**Source data**
● ● ●

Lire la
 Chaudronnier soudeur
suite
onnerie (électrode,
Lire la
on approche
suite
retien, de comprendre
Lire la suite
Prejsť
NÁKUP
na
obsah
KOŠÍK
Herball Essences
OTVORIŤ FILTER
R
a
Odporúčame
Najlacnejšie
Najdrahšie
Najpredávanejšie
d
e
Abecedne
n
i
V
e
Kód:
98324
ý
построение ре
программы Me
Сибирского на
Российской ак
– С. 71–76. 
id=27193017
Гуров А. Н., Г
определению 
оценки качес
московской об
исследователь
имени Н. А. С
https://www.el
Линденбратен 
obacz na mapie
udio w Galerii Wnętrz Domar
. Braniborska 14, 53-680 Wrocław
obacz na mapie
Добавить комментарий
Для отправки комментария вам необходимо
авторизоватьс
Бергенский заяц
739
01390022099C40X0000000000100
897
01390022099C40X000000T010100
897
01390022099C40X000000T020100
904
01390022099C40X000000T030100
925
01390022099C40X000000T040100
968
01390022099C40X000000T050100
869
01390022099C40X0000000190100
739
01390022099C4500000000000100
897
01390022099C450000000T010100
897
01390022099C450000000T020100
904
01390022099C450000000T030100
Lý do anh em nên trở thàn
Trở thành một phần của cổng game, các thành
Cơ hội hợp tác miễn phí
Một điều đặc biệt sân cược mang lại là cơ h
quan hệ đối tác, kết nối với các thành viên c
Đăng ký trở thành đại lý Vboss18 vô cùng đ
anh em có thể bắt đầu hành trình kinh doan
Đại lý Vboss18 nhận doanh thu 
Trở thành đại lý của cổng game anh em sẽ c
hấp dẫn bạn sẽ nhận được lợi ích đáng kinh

● ● ●

**Problem to work on**
Retype exactly the lines from the one containing "01390022099C40X000000T020100" through the end of the data. Add nothing.

**Exercise result**
01390022099C40X000000T020100
904
01390022099C40X000000T030100
925
01390022099C40X000000T040100
968
01390022099C40X000000T050100
869
01390022099C40X0000000190100
739
01390022099C4500000000000100
897
01390022099C450000000T010100
897
01390022099C450000000T020100
904
01390022099C450000000T030100
Lý do anh em nên trở thàn
Trở thành một phần của cổng game, các thành
Cơ hội hợp tác miễn phí
Một điều đặc biệt sân cược mang lại là cơ h
quan hệ đối tác, kết nối với các thành viên c
Đăng ký trở thành đại lý Vboss18 vô cùng đ
anh em có thể bắt đầu hành trình kinh doan
Đại lý Vboss18 nhận doanh thu 
Trở thành đại lý của cổng game anh em sẽ c
hấp dẫn bạn sẽ nhận được lợi ích đáng kinh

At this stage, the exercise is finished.